First solutions for SSL/TLS vulnerability
Security specialists have suggested using RC4 to remedy the SSL/TLS vulnerability that became known to the wider public last week. Unlike AES, which is used on most servers, the stream encryption algorithm doesn't use the Cipher Block Chaining (CBC) mode. The CBC implementations in all versions up to SSL 3.0/TLS 1.0 are vulnerable to "chosen-plaintext" attacks.
At the heart of the problem are initialisation vectors (IVs) that aren't randomised for every block – the vectors are supposed to ensure that identical blocks don't generate the same cipher – this allows cookies that are transmitted in encrypted form to be determined much quicker with "educated guesses" than with brute force. To be successful, however, a Man-in-the-Middle attack (MitM) must be used to intercept the victim's server connection and communicate with the server in the victim's context.
The problem can be solved by switching to the TLS 1.1 standard, which was adopted in 2006; there, the IVs for CBC are randomised, which renders the described attack ineffective. However, switching is potentially problematic because not all servers and browsers support the standard.
According to analysis by security specialist Thierry Zoller, Chrome and Firefox use the Network Security Services (NSS), which only support TLS 1.0. Windows Vista, XP, 2000 and Server 2003 as well as Server 2008 are also incapable of using TLS 1.1 by default. Only Windows 7 and Server 2008 R2 can use TLS 1.1. Opera 10, on the other hand, even works with TLS 1.2 servers. However, it is no use changing the browser configuration if the server doesn't support the standard.

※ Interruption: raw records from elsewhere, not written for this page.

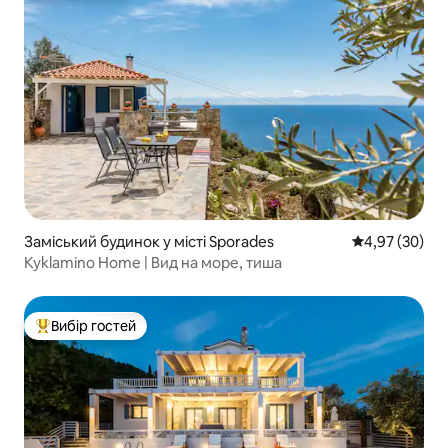
Заміський будинок у місті Sporades
Середня оцінк
4,97 (30)
Kyklamino Home | Вид на море, тиша
Вибір гостей
Топ вибір гостей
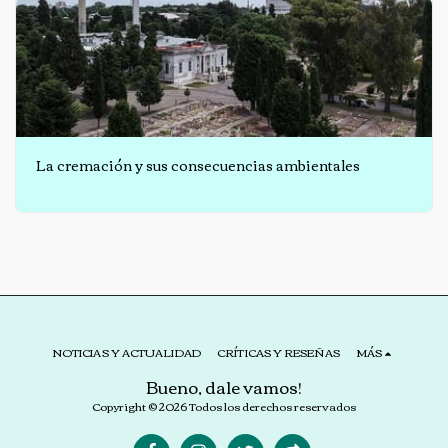
La cremación y sus consecuencias ambientales
NOTICIAS Y ACTUALIDAD
CRÍTICAS Y RESEÑAS
MÁS
Bueno, dale vamos!
Copyright © 2026 Todos los derechos reservados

OpenSSL, which tends to be used with Apache web servers, doesn't yet offer TLS 1.1; there, the only effective measure is to switch to GnuTLS or RC4. The cipher suites to be used can be defined in the ssl.conf OpenSSL configuration file. Instructions on how to modify an IIS 7 can be found in Cipher Suite Mitigation for BEAST.

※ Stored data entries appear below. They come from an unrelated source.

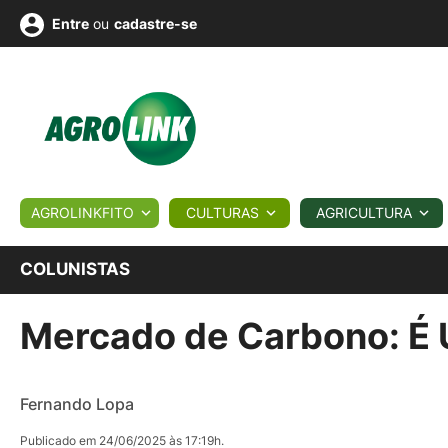
ou
cadastre-se
Entre
ULTURA
AGROLINKFITO
CULTURAS
AGRICULTURA
BIOLÓGICOS
COTAÇÕES
NOTÍCIAS
AGROTE
COLUNISTAS
Mercado de Carbono: É 
Fotos
os
Conversor
Colunistas
Eventos
e
Vídeos
Fernando Lopa
Publicado em 24/06/2025 às 17:19h.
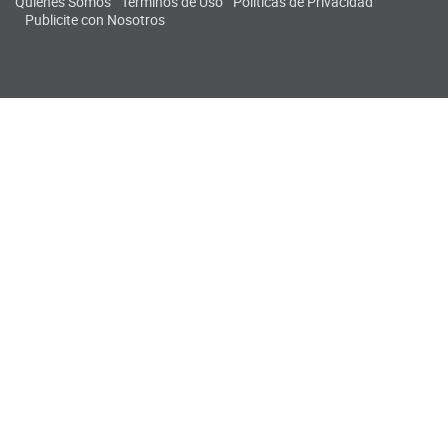
Quiénes Somos
Términos de Uso
Políticas de Privacidad
Publicite con Nosotros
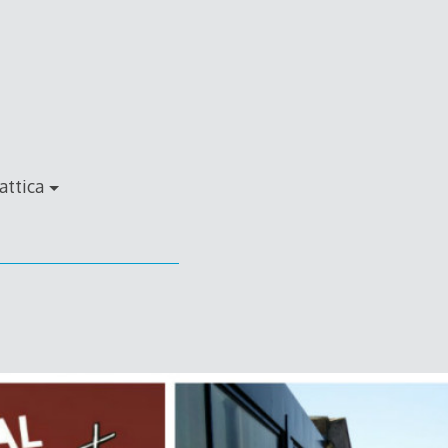
attica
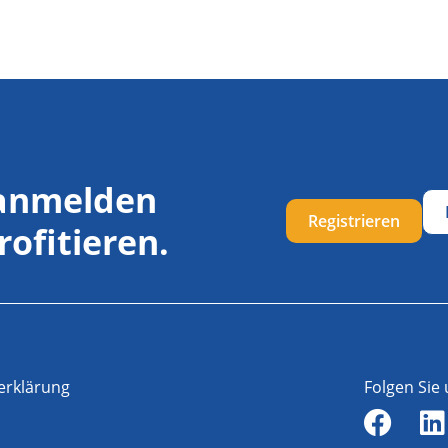
 anmelden
Registrieren
rofitieren.
erklärung
Folgen Sie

Meanwhile, Google has implemented a fix in the developer version of Chrome that had been proposed by the OpenSSL developers back in 2004. To make it more difficult for attackers to control the plain text to be injected, packets are split up, and an empty one is added before each packet. The addition of empty packets as a protective measure has been implemented in OpenSSL for some time. However, Zoller said that the measure isn't enabled by default for compatibility reasons.
So far, most developers and web server operators have been tentative with their problem assessment; one reason for this could be that the BEAST tool hasn't become publicly available yet.